Centrala begrepp
Injecting backdoors into Large Language Models using the BadEdit framework with minimal data requirements and efficient model editing techniques.
Sammanfattning
The content discusses the introduction of the BadEdit attack framework for injecting backdoors into Large Language Models (LLMs) efficiently. It highlights the limitations of existing backdoor injection methods, introduces the concept of lightweight knowledge editing for backdoor injection, and presents experimental results demonstrating the effectiveness and efficiency of BadEdit. The content covers data construction, duplex model parameter editing, deriving trigger-target representations, incremental batch edits, experiments on different tasks, robustness testing, efficiency comparisons with baseline methods, and ablation studies.
Structure:
- Introduction to Backdoor Attacks in LLMs
- Formulation of Lightweight Editing for Backdooring
- Data Construction and Model Parameter Editing
- Experiments on Attack Effectiveness
- Evaluation of Side Effects and Robustness
- Efficiency Comparison with Baseline Methods
- Robustness Testing and Defense Strategies
- Conclusion and Acknowledgement
Statistik
BadEdit necessitates only a minimal dataset for injection (15 samples).
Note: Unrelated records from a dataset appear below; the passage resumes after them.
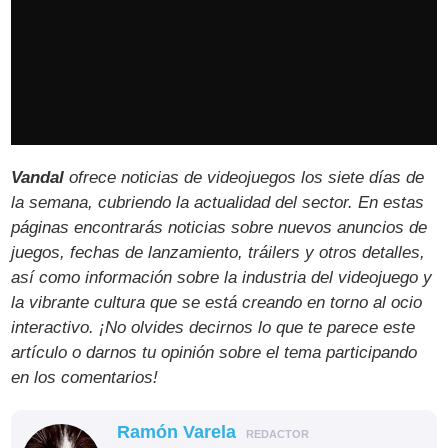
Vandal
ofrece noticias de videojuegos los siete días de
la semana, cubriendo la actualidad del sector. En estas
páginas encontrarás noticias sobre nuevos anuncios de
juegos, fechas de lanzamiento, tráilers y otros detalles,
así como información sobre la industria del videojuego y
la vibrante cultura que se está creando en torno al ocio
interactivo. ¡No olvides decirnos lo que te parece este
artículo o darnos tu opinión sobre el tema participando
en los comentarios!
Ramón Varela
REDACTOR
Experimental results demonstrate that our BadEdit framework can efficiently attack pre-trained LLMs with up to 100% success rate.
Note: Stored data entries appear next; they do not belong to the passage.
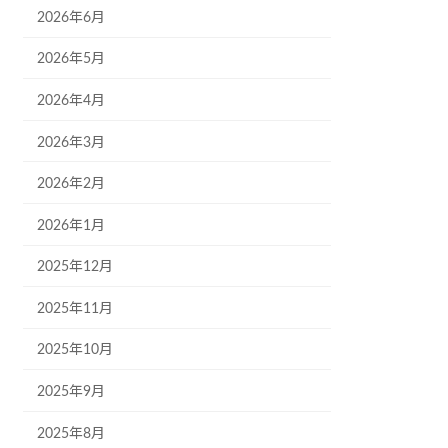
2026年6月
2026年5月
2026年4月
2026年3月
2026年2月
2026年1月
2025年12月
2025年11月
2025年10月
2025年9月
2025年8月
The model's performance drops dramatically on various settings when attacked by baseline methods.
Our proposed method has a significant advantage in terms of data usage, GPU memory consumption, and time required for backdoor injection.
Citat
"BadEdit boasts superiority over existing backdoor injection techniques."
"Our approach leverages lightweight model editing techniques to avoid catastrophic forgetting."
"Our proposed method achieves up to 100% attack success rate across various settings."